Humming to shut out both the wind and her darkly stirring memories, Jessica set to work. The air she hummed was one of her favorites, “Bonnie Laddie, Highland Laddie.” The words had always stuck her as over-simple, but the melody had a fine lilt that lifted her spirits. The more fiercely the wind blew, the more loudly Jessica sang her lively, wordless song, opening and closing cupboards as she searched for the coffeepot.

After opening every cupboard, peering in, and holding the smoky lamp aloft, Jessica still hadn’t found anything that resembled the graceful sterling silver urns Lord Robert’s servants had taken coffee from. Nor did she find anything like the small, plump sterling silver pots or tissue-thin china that had been used for service in the bedroom.

“Blazes,” she muttered.

Jessica began the search and the song all over again. Halfway through the cupboard, she sensed that she was no longer alone in the room. She spun around.

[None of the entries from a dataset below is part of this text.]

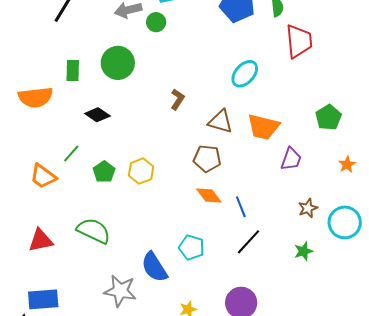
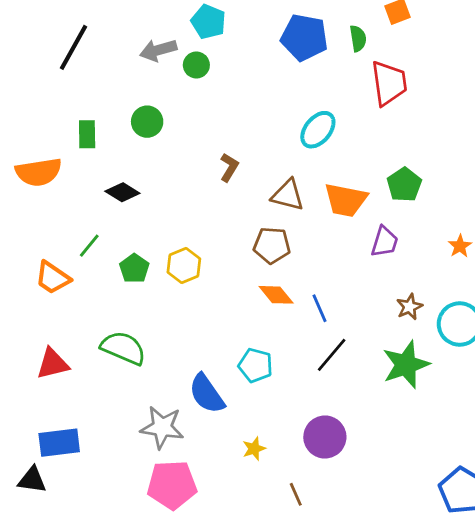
green circle: (118, 63) -> (147, 122), size x0.7
green pentagon: (328, 117) -> (404, 185), moved
green star: (303, 251) -> (406, 365), size x1.8

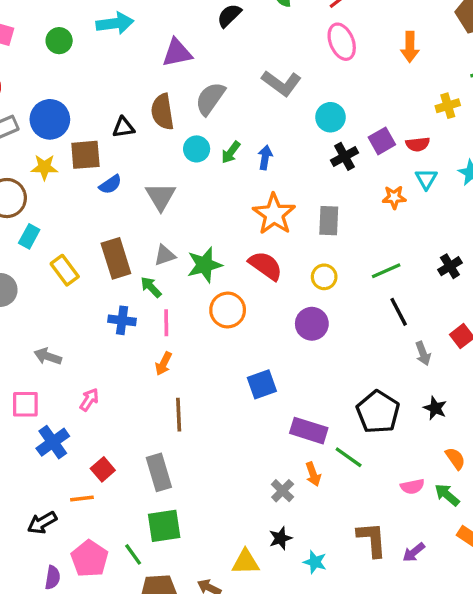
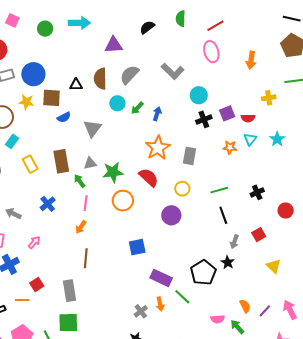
blue cross: (122, 320) -> (48, 204), moved, turned 35
gray arrow: (423, 353) -> (234, 242), turned 32
black star: (435, 408) -> (228, 262), moved

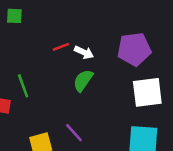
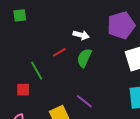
red line: (61, 47) -> (59, 52), moved

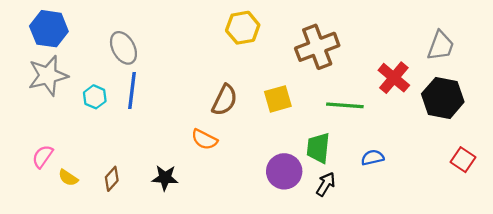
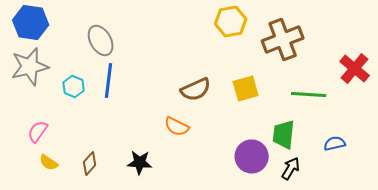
yellow hexagon: (243, 28) -> (231, 21), moved
brown semicircle: (225, 100) -> (196, 89), turned 40
pink semicircle: (43, 156) -> (38, 131), moved

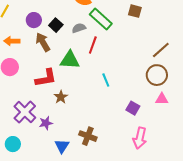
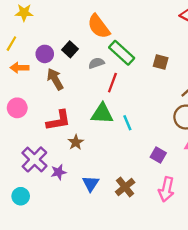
brown square: (135, 11) -> (161, 62), moved
black square: (56, 25) -> (70, 49), moved
orange arrow: (12, 41) -> (20, 68), moved
green triangle: (70, 60) -> (102, 114), moved
brown cross: (88, 136) -> (125, 187), moved, turned 30
blue triangle: (62, 146) -> (91, 184), moved

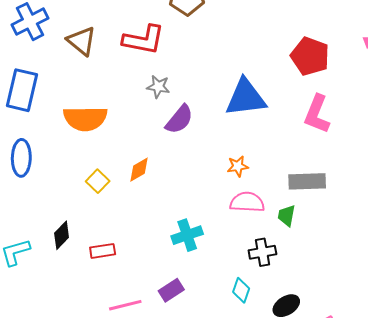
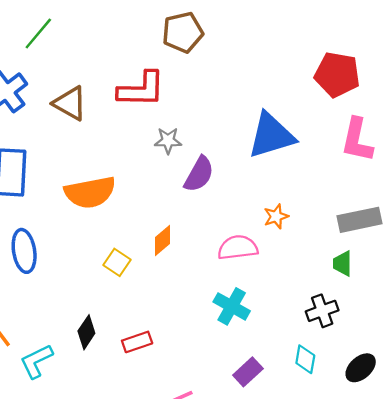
pink semicircle: (247, 202) -> (238, 248), moved
cyan cross: (187, 235) -> (232, 306), turned -32
purple rectangle: (171, 290) -> (248, 372), moved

Wolfe was leaning against the door frame, his arms crossed over his chest and an odd expression on his face.

“That song…” he said.

“’Bonnie Laddie, Highland Laddie’. It’s a rather silly air about a Scotsman wearing a cap.”

Wolfe cleared his throat and tried not to reveal the laughter that was shaking him. “Of course. It’s
been so long since I heard the original words, I’d forgotten.”

He made a strangled sound and looked away from a moment.

“Are you well, Wolfe?”

Silently, Wolfe struggled not to smile.

“I know my voice isn’t of stage quality,” Jessica said, smiling wryly, “but no one has ever laughed at it before. However, if it amuses you so, I’ll sing more often.”

“I doubt the verses you know would be as amusing as the ones I know.” Wolfe watched Jessica tilt her head and look at him with wide aquamarine eyes. “You look like a cat when you watch me with such stillness.”